* [TASK STATEMENT] Go line by line through the entries and show those that hold the string "measure".

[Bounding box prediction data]
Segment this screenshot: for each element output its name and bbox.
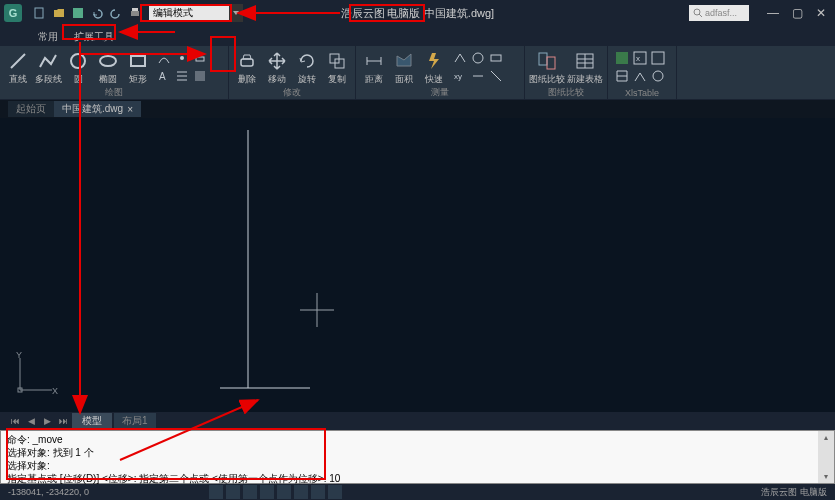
app-logo: G: [4, 4, 22, 22]
qat-undo-icon[interactable]: [89, 5, 105, 21]
mode-selector[interactable]: 编辑模式: [149, 4, 229, 22]
nav-next-icon[interactable]: ▶: [40, 414, 54, 428]
svg-rect-2: [131, 11, 139, 16]
qat-print-icon[interactable]: [127, 5, 143, 21]
nav-first-icon[interactable]: ⏮: [8, 414, 22, 428]
svg-rect-23: [539, 53, 547, 65]
tool-dwgcompare[interactable]: 图纸比较: [529, 48, 565, 86]
tool-copy[interactable]: 复制: [323, 48, 351, 86]
tool-move[interactable]: 移动: [263, 48, 291, 86]
model-tab[interactable]: 模型: [72, 413, 112, 429]
tool-rect[interactable]: 矩形: [124, 48, 152, 86]
draw-small-tools[interactable]: A: [154, 48, 224, 86]
tool-quick[interactable]: 快速: [420, 48, 448, 86]
maximize-button[interactable]: ▢: [789, 5, 805, 21]
svg-rect-14: [241, 59, 253, 66]
xls-tools[interactable]: x: [612, 48, 672, 86]
close-tab-icon[interactable]: ×: [127, 104, 133, 115]
app-brand: 浩辰云图: [341, 6, 385, 21]
tool-line[interactable]: 直线: [4, 48, 32, 86]
svg-point-7: [71, 54, 85, 68]
svg-rect-3: [132, 8, 138, 11]
svg-rect-13: [195, 71, 205, 81]
tool-rotate[interactable]: 旋转: [293, 48, 321, 86]
tool-distance[interactable]: 距离: [360, 48, 388, 86]
svg-point-33: [653, 71, 663, 81]
svg-text:xy: xy: [454, 72, 462, 81]
cmd-line-1: 命令: _move: [7, 433, 828, 446]
cmd-scrollbar[interactable]: ▴▾: [818, 431, 834, 483]
doctab-start[interactable]: 起始页: [8, 101, 54, 117]
group-xls: XlsTable: [612, 88, 672, 99]
cmd-line-4: 指定基点或 [位移(D)] <位移>: 指定第二个点或 <使用第一个点作为位移>…: [7, 472, 828, 485]
status-coords: -138041, -234220, 0: [8, 487, 89, 497]
svg-rect-1: [73, 8, 83, 18]
doctab-file[interactable]: 中国建筑.dwg×: [54, 101, 141, 117]
drawing-canvas[interactable]: YX: [0, 118, 835, 412]
command-line[interactable]: 命令: _move 选择对象: 找到 1 个 选择对象: 指定基点或 [位移(D…: [0, 430, 835, 484]
qat-open-icon[interactable]: [51, 5, 67, 21]
group-modify: 修改: [233, 86, 351, 100]
app-version: 电脑版: [387, 6, 420, 21]
qat-new-icon[interactable]: [32, 5, 48, 21]
tab-common[interactable]: 常用: [30, 28, 66, 46]
group-compare: 图纸比较: [529, 86, 603, 100]
svg-text:A: A: [159, 71, 166, 82]
svg-point-20: [473, 53, 483, 63]
nav-last-icon[interactable]: ⏭: [56, 414, 70, 428]
title-filename: 中国建筑.dwg]: [424, 6, 494, 21]
svg-text:X: X: [52, 386, 58, 396]
nav-prev-icon[interactable]: ◀: [24, 414, 38, 428]
svg-text:x: x: [636, 54, 640, 63]
tab-extensions[interactable]: 扩展工具: [66, 28, 122, 46]
svg-rect-29: [616, 52, 628, 64]
minimize-button[interactable]: —: [765, 5, 781, 21]
layout-tab[interactable]: 布局1: [114, 413, 156, 429]
group-measure: 测量: [360, 86, 520, 100]
svg-rect-24: [547, 57, 555, 69]
search-input[interactable]: adfasf...: [689, 5, 749, 21]
status-right: 浩辰云图 电脑版: [761, 486, 827, 499]
svg-rect-9: [131, 56, 145, 66]
svg-line-6: [11, 54, 25, 68]
svg-rect-21: [491, 55, 501, 61]
tool-newtable[interactable]: 新建表格: [567, 48, 603, 86]
cmd-line-2: 选择对象: 找到 1 个: [7, 446, 828, 459]
tool-erase[interactable]: 删除: [233, 48, 261, 86]
tool-polyline[interactable]: 多段线: [34, 48, 62, 86]
svg-point-8: [100, 56, 116, 66]
qat-save-icon[interactable]: [70, 5, 86, 21]
svg-rect-0: [35, 8, 43, 18]
tool-ellipse[interactable]: 椭圆: [94, 48, 122, 86]
qat-redo-icon[interactable]: [108, 5, 124, 21]
svg-line-5: [699, 14, 702, 17]
cmd-line-3: 选择对象:: [7, 459, 828, 472]
svg-rect-32: [652, 52, 664, 64]
group-draw: 绘图: [4, 86, 224, 100]
svg-rect-11: [196, 57, 204, 61]
svg-text:Y: Y: [16, 352, 22, 360]
mode-dropdown-icon[interactable]: [229, 4, 243, 22]
measure-small-tools[interactable]: xy: [450, 48, 520, 86]
tool-area[interactable]: 面积: [390, 48, 418, 86]
ucs-icon: YX: [14, 352, 58, 396]
close-button[interactable]: ✕: [813, 5, 829, 21]
status-icons[interactable]: [209, 485, 342, 499]
tool-circle[interactable]: 圆: [64, 48, 92, 86]
svg-point-10: [180, 56, 184, 60]
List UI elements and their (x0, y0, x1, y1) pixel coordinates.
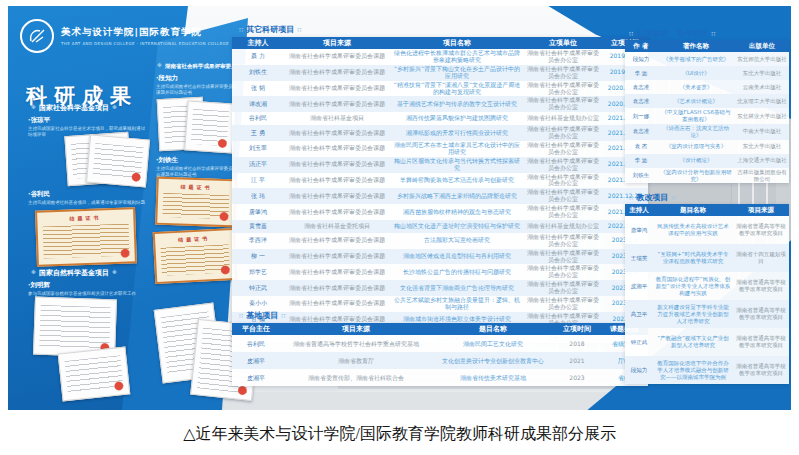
table-cell: 袁志准 (625, 94, 657, 108)
table-row: 黄雪嘉湖南省社科基金委托项目梅山地区文化遗产遗址时空演变特征与保护研究湖南省社科… (232, 220, 648, 233)
other-projects-table: 主持人项目来源项目名称立项单位立项时间聂 力湖南省社会科学成果评审委员会课题绿色… (232, 37, 648, 343)
logo-glyph-icon (26, 25, 48, 47)
table-cell: 黄雪嘉 (232, 220, 284, 233)
table-cell: 文化强省背景下湖南商业广告伦理导向研究 (390, 280, 524, 296)
table-cell: 《室内设计原理与实务》 (657, 140, 735, 154)
table-cell: 刘铁生 (232, 65, 284, 81)
researcher-desc: 参与完成国家自然科学基金项目相关设计艺术研究工作 (28, 291, 140, 297)
column-header: 主持人 (232, 37, 284, 49)
table-row: 谷利民湖南省社科基金项目湘西传统聚落风貌保护与建筑图腾研究湖南省社科基金规划办公… (232, 112, 648, 125)
table-row: 汤正平湖南省社会科学成果评审委员会课题梅山片区服饰文化传承与当代转换方式性探索研… (232, 157, 648, 173)
table-header-row: 平台主任项目来源题目名称立项时间课题类别 (232, 323, 648, 335)
publications-table-wrap: 作 者著作名称出版单位段知力《美学视域下的广告研究》东北师范大学出版社李 远《U… (625, 40, 783, 183)
table-row: 唐肇鸿湖南省社会科学成果评审委员会课题湘西苗族服饰纹样精神的观念与形态研究湖南省… (232, 204, 648, 220)
red-seal-icon (114, 381, 124, 391)
table-cell: 湖南省社会科学成果评审委员会课题 (284, 96, 390, 112)
college-name: 美术与设计学院|国际教育学院 (61, 26, 229, 39)
section-label-teaching-reform: 教改项目 (626, 192, 678, 203)
table-cell: 湘西传统聚落风貌保护与建筑图腾研究 (390, 112, 524, 125)
table-row: 钟正武“产教融合”视域下文化产业创新型人才培养研究湖南省普通高等学校教学改革研究… (625, 328, 789, 356)
research-achievements-poster: 美术与设计学院|国际教育学院 THE ART AND DESIGN COLLEG… (8, 6, 791, 410)
table-cell: 湖南省普通高等学校教学改革研究项目 (733, 216, 789, 244)
table-row: 谭改湘湖南省社会科学成果评审委员会课题基于湘绣艺术保护与传承的教学交互设计研究湖… (232, 96, 648, 112)
table-cell: 湖南省社会科学成果评审委员会课题 (284, 204, 390, 220)
column-header: 平台主任 (232, 323, 280, 335)
table-row: 皮湘平湖南省委宣传部、湖南省社科联合会湖南省传统美术研究基地2023省级 (232, 369, 648, 386)
table-cell: 湘潭纸影戏的开发可行性商业设计研究 (390, 125, 524, 141)
table-row: 郑学艺湖南省社会科学成果评审委员会课题长沙地铁公益广告的传播特征与问题研究湖南省… (232, 264, 648, 280)
certificate-title: 结题证书 (155, 234, 233, 244)
table-cell: 湖南省社会科学成果评审委员会课题 (284, 296, 390, 312)
table-cell: 李西洋 (232, 233, 284, 249)
table-cell: 刘玉翠 (232, 141, 284, 157)
base-projects-table: 平台主任项目来源题目名称立项时间课题类别谷利民湖南省普通高等学校哲学社会科学重点… (232, 323, 648, 386)
college-name-en: THE ART AND DESIGN COLLEGE · INTERNATION… (61, 41, 229, 46)
section-label-publications: 出版教材、著作情况 (626, 28, 718, 39)
column-header: 作 者 (625, 40, 657, 52)
table-cell: 谭改湘 (232, 96, 284, 112)
poster-header: 美术与设计学院|国际教育学院 THE ART AND DESIGN COLLEG… (20, 19, 229, 53)
table-row: 柳 一湖南省社会科学成果评审委员会课题湖南地区傩戏道具造型特征与再利用研究湖南省… (232, 249, 648, 265)
table-cell: 袁 杰 (625, 140, 657, 154)
table-cell: 教育国际化语境下中外合作办学人才培养模式融合与创新研究——以湖南城市学院为例 (653, 356, 733, 384)
researcher-name: ·段知力 (156, 74, 240, 83)
table-cell: 湖南省十四五规划项目 (733, 244, 789, 272)
table-row: 王 勇湖南省社会科学成果评审委员会课题湘潭纸影戏的开发可行性商业设计研究湖南省社… (232, 125, 648, 141)
table-cell: 李 远 (625, 66, 657, 80)
table-cell: 湘西苗族服饰纹样精神的观念与形态研究 (390, 204, 524, 220)
researcher-name: ·刘铁生 (156, 156, 236, 165)
table-cell: 湖南省普通高等学校教学改革研究项目 (733, 272, 789, 300)
table-cell: 湖南省社会科学成果评审委员会课题 (284, 280, 390, 296)
table-cell: 湖南省社会科学成果评审委员会课题 (284, 188, 390, 204)
table-cell: “互联网+”时代高校美术学专业课程思政教学模式研究 (653, 244, 733, 272)
table-cell: 湖南省普通高等学校哲学社会科学重点研究基地 (280, 335, 432, 352)
table-row: 刘铁生湖南省社会科学成果评审委员会课题“乡村振兴”背景下梅山文化在乡土产品设计中… (232, 65, 648, 81)
table-cell: 上海交通大学出版社 (735, 154, 789, 168)
table-cell: 乡村振兴战略下湘西土家织锦的品牌塑造研究 (390, 188, 524, 204)
table-cell: 吉林出版集团股份有限公司 (735, 168, 789, 184)
table-row: 王瑞英“互联网+”时代高校美术学专业课程思政教学模式研究湖南省十四五规划项目 (625, 244, 789, 272)
researcher-entry: ·谷利民 主持完成湖南省社科基金项目，成果通过专家评审顺利结题 (28, 190, 146, 206)
red-seal-icon (219, 212, 228, 221)
table-row: 刘铁生《室内设计分析与创新应用研究》吉林出版集团股份有限公司 (625, 168, 789, 184)
table-cell: 湖南地区傩戏道具造型特征与再利用研究 (390, 249, 524, 265)
table-cell: 湖南省社科基金委托项目 (284, 220, 390, 233)
table-cell: 湖南省社会科学成果评审委员会课题 (284, 125, 390, 141)
publications-table: 作 者著作名称出版单位段知力《美学视域下的广告研究》东北师范大学出版社李 远《U… (625, 40, 789, 183)
table-cell: 王 勇 (232, 125, 284, 141)
table-cell: 谷利民 (232, 335, 280, 352)
completion-certificate-thumbnail: 结题证书 (155, 177, 237, 228)
table-cell: 湖南省社会科学成果评审委员会办公室 (524, 157, 602, 173)
table-cell: 唐肇鸿 (232, 204, 284, 220)
table-row: 袁志准《艺术设计概论》北京理工大学出版社 (625, 94, 789, 108)
table-row: 皮湘平教育国际化进程中“民族化、创新型”设计类专业人才培养体系构建与实践湖南省普… (625, 272, 789, 300)
table-cell: 《美术鉴赏》 (657, 80, 735, 94)
table-row: 李 远《UI设计》东北大学出版社 (625, 66, 789, 80)
table-row: 钟正武湖南省社会科学成果评审委员会课题文化强省背景下湖南商业广告伦理导向研究湖南… (232, 280, 648, 296)
researcher-entry: ·张琼平 主持完成国家社会科学基金艺术学项目，研究成果顺利通过结项评审 (28, 116, 146, 138)
table-cell: 湖南省社科基金项目 (284, 112, 390, 125)
section-label-national-social: 国家社会科学基金项目 (28, 103, 120, 113)
table-cell: 北京理工大学出版社 (735, 94, 789, 108)
table-row: 秦小小湖南省社会科学成果评审委员会课题公共艺术赋能乡村文旅融合质量提升：逻辑、机… (232, 296, 648, 312)
table-row: 段知力教育国际化语境下中外合作办学人才培养模式融合与创新研究——以湖南城市学院为… (625, 356, 789, 384)
table-cell: 《诗画左右：沈周文艺活动论》 (657, 124, 735, 140)
column-header: 题目名称 (653, 204, 733, 216)
table-cell: 东北大学出版社 (735, 140, 789, 154)
table-cell: 2023 (554, 369, 600, 386)
table-row: 段知力《美学视域下的广告研究》东北师范大学出版社 (625, 52, 789, 66)
red-seal-icon (237, 386, 247, 396)
table-cell: 《美学视域下的广告研究》 (657, 52, 735, 66)
certificate-thumbnail (58, 347, 131, 402)
table-cell: 教育国际化进程中“民族化、创新型”设计类专业人才培养体系构建与实践 (653, 272, 733, 300)
table-cell: 《室内设计分析与创新应用研究》 (657, 168, 735, 184)
table-row: 张 玮湖南省社会科学成果评审委员会课题乡村振兴战略下湘西土家织锦的品牌塑造研究湖… (232, 188, 648, 204)
table-cell: 湖南省委宣传部、湖南省社科联合会 (280, 369, 432, 386)
table-cell: 郑学艺 (232, 264, 284, 280)
table-cell: 刘铁生 (625, 168, 657, 184)
table-row: 聂 力湖南省社会科学成果评审委员会课题绿色化进程中长株潭城市群公共艺术与城市品牌… (232, 49, 648, 65)
table-cell: 文化创意类设计专业创新创业教育中心 (432, 352, 554, 369)
researcher-entry: ·刘铁生 主持完成湖南省社会科学成果评审委员会课题并获结题证书 (156, 156, 236, 178)
section-label-other-projects: 其它科研项目 (236, 24, 304, 35)
table-cell: 《艺术设计概论》 (657, 94, 735, 108)
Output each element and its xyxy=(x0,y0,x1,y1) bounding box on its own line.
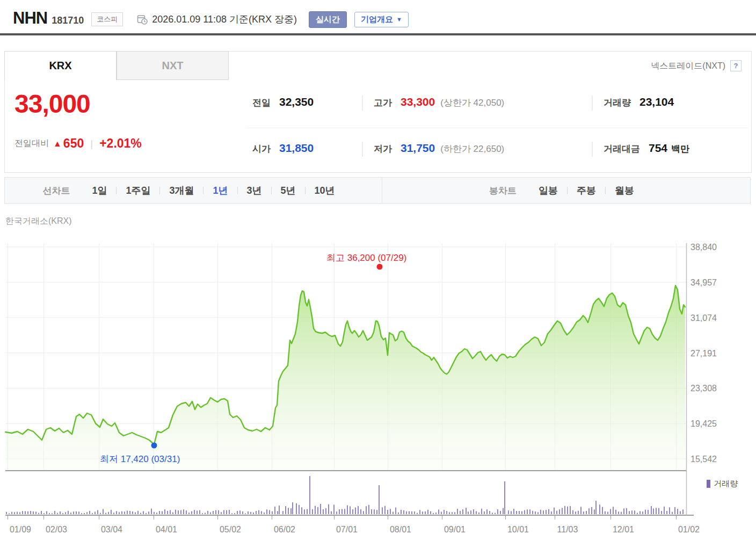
range-1d[interactable]: 1일 xyxy=(83,184,116,197)
volume-bar xyxy=(261,511,262,514)
volume-bar xyxy=(17,511,18,514)
volume-bar xyxy=(438,509,439,514)
volume-bar xyxy=(543,510,544,514)
volume-bar xyxy=(103,509,104,514)
volume-bar xyxy=(382,507,383,514)
volume-bar xyxy=(331,511,332,514)
tab-krx[interactable]: KRX xyxy=(4,51,117,80)
volume-bar xyxy=(661,511,662,514)
volume-bar xyxy=(605,511,606,514)
stock-name: NHN xyxy=(13,9,47,28)
volume-bar xyxy=(328,504,329,514)
company-overview-button[interactable]: 기업개요 ▼ xyxy=(354,12,409,27)
volume-swatch-icon xyxy=(707,480,710,488)
volume-bar xyxy=(124,511,125,514)
candle-weekly[interactable]: 주봉 xyxy=(568,184,605,197)
y-tick-label: 27,191 xyxy=(690,349,717,358)
open-label: 시가 xyxy=(252,143,271,155)
volume-spike-bar xyxy=(292,502,293,514)
volume-bar xyxy=(527,509,528,514)
volume-bar xyxy=(564,506,565,514)
volume-bar xyxy=(132,511,133,514)
volume-bar xyxy=(288,508,289,514)
volume-bar xyxy=(341,509,343,514)
volume-bar xyxy=(352,509,353,514)
range-5y[interactable]: 5년 xyxy=(272,184,305,197)
volume-bar xyxy=(623,508,624,514)
volume-bar xyxy=(374,509,375,514)
volume-bar xyxy=(645,510,646,514)
x-tick-label: 08/01 xyxy=(390,525,411,534)
volume-bar xyxy=(54,511,55,514)
y-tick-label: 23,308 xyxy=(690,384,717,393)
volume-bar xyxy=(239,510,241,514)
volume-spike-bar xyxy=(279,506,280,514)
volume-bar xyxy=(390,509,391,514)
volume-bar xyxy=(30,511,31,514)
volume-bar xyxy=(414,511,415,514)
range-3m[interactable]: 3개월 xyxy=(160,184,203,197)
clock-icon xyxy=(137,14,148,25)
volume-bar xyxy=(658,508,659,514)
volume-bar xyxy=(618,511,619,514)
volume-bar xyxy=(575,511,576,514)
volume-bar xyxy=(444,510,445,514)
volume-bar xyxy=(599,504,600,514)
line-chart-label: 선차트 xyxy=(42,185,70,197)
volume-bar xyxy=(680,511,681,514)
volume-bar xyxy=(231,513,232,514)
volume-bar xyxy=(454,512,455,514)
high-dot xyxy=(377,264,383,270)
volume-value: 23,104 xyxy=(639,96,674,108)
volume-spike-bar xyxy=(309,476,310,514)
current-price: 33,000 xyxy=(14,89,90,119)
candle-monthly[interactable]: 월봉 xyxy=(606,184,643,197)
volume-bar xyxy=(666,511,667,514)
range-10y[interactable]: 10년 xyxy=(306,184,344,197)
volume-bar xyxy=(554,508,555,514)
volume-bar xyxy=(113,513,114,514)
x-tick-label: 06/02 xyxy=(274,525,295,534)
volume-bar xyxy=(323,509,324,514)
x-tick-label: 07/01 xyxy=(336,525,358,534)
volume-bar xyxy=(578,511,579,514)
volume-bar xyxy=(481,509,482,514)
volume-bar xyxy=(140,513,141,514)
volume-spike-bar xyxy=(320,504,321,514)
prev-close-label: 전일 xyxy=(252,97,271,109)
volume-bar xyxy=(591,507,592,514)
volume-bar xyxy=(613,507,614,514)
volume-bar xyxy=(312,509,313,514)
volume-bar xyxy=(401,510,402,514)
volume-bar xyxy=(460,511,461,514)
volume-bar xyxy=(146,513,147,514)
volume-bar xyxy=(68,511,69,514)
realtime-button[interactable]: 실시간 xyxy=(309,11,347,28)
volume-bar xyxy=(634,510,635,514)
volume-bar xyxy=(242,511,243,514)
volume-bar xyxy=(41,511,42,514)
volume-bar xyxy=(151,509,152,514)
volume-bar xyxy=(411,511,412,514)
volume-bar xyxy=(648,510,649,514)
volume-bar xyxy=(11,512,12,514)
quote-datetime: 2026.01.09 11:08 기준(KRX 장중) xyxy=(152,13,297,26)
volume-bar xyxy=(495,513,496,514)
volume-bar xyxy=(672,512,673,514)
range-1y[interactable]: 1년 xyxy=(203,184,237,197)
volume-bar xyxy=(19,512,20,514)
volume-bar xyxy=(435,513,437,514)
volume-bar xyxy=(535,511,536,514)
volume-bar xyxy=(570,506,571,514)
volume-bar xyxy=(282,511,284,514)
volume-bar xyxy=(468,511,469,514)
volume-bar xyxy=(556,511,557,514)
range-1w[interactable]: 1주일 xyxy=(117,184,159,197)
range-3y[interactable]: 3년 xyxy=(238,184,271,197)
candle-daily[interactable]: 일봉 xyxy=(529,184,567,197)
volume-bar xyxy=(301,507,302,514)
tab-nxt[interactable]: NXT xyxy=(117,51,229,80)
x-tick-label: 09/01 xyxy=(444,525,466,534)
volume-bar xyxy=(417,513,418,514)
volume-bar xyxy=(86,512,88,514)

* [RESPONSE TO THIS TASK]
group-measure: 测量: [360, 86, 520, 100]
measure-small-tools[interactable]: xy: [450, 48, 520, 86]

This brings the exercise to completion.